Stored data entries
★ ★ ★

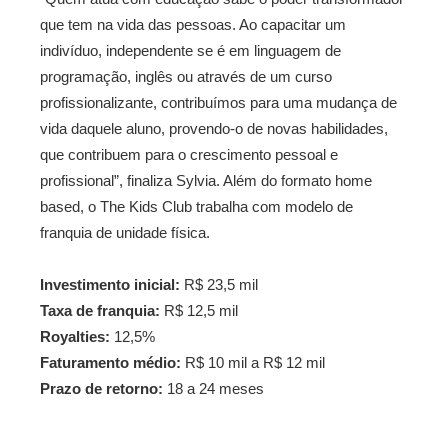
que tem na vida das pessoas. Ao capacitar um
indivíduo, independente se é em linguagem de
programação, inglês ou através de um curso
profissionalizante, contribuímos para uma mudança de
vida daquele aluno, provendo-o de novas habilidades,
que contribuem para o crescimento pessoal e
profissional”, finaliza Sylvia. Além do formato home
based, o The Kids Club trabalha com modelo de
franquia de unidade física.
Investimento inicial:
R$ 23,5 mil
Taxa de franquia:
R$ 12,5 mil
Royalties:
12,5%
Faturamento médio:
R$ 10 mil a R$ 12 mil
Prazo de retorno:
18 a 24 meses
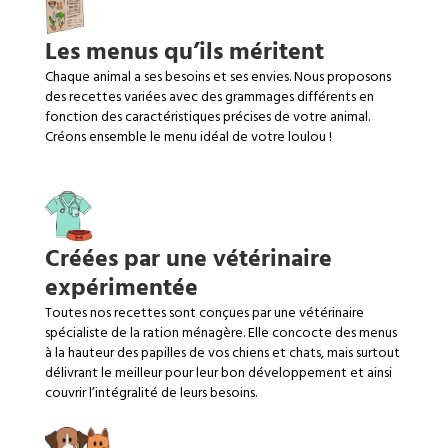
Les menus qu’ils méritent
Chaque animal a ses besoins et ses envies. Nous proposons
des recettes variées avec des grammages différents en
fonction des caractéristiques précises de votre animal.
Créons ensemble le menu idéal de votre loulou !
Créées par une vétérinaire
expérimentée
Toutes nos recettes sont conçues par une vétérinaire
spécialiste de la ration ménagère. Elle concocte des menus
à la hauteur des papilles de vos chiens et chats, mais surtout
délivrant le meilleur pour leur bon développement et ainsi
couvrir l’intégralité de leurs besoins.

★ ★ ★

◆ Instructions to follow
Without the pictures, restate all the entries above exactly.

◆ Task response
que tem na vida das pessoas. Ao capacitar um
indivíduo, independente se é em linguagem de
programação, inglês ou através de um curso
profissionalizante, contribuímos para uma mudança de
vida daquele aluno, provendo-o de novas habilidades,
que contribuem para o crescimento pessoal e
profissional”, finaliza Sylvia. Além do formato home
based, o The Kids Club trabalha com modelo de
franquia de unidade física.
Investimento inicial:
R$ 23,5 mil
Taxa de franquia:
R$ 12,5 mil
Royalties:
12,5%
Faturamento médio:
R$ 10 mil a R$ 12 mil
Prazo de retorno:
18 a 24 meses
Les menus qu’ils méritent
Chaque animal a ses besoins et ses envies. Nous proposons
des recettes variées avec des grammages différents en
fonction des caractéristiques précises de votre animal.
Créons ensemble le menu idéal de votre loulou !
Créées par une vétérinaire
expérimentée
Toutes nos recettes sont conçues par une vétérinaire
spécialiste de la ration ménagère. Elle concocte des menus
à la hauteur des papilles de vos chiens et chats, mais surtout
délivrant le meilleur pour leur bon développement et ainsi
couvrir l’intégralité de leurs besoins.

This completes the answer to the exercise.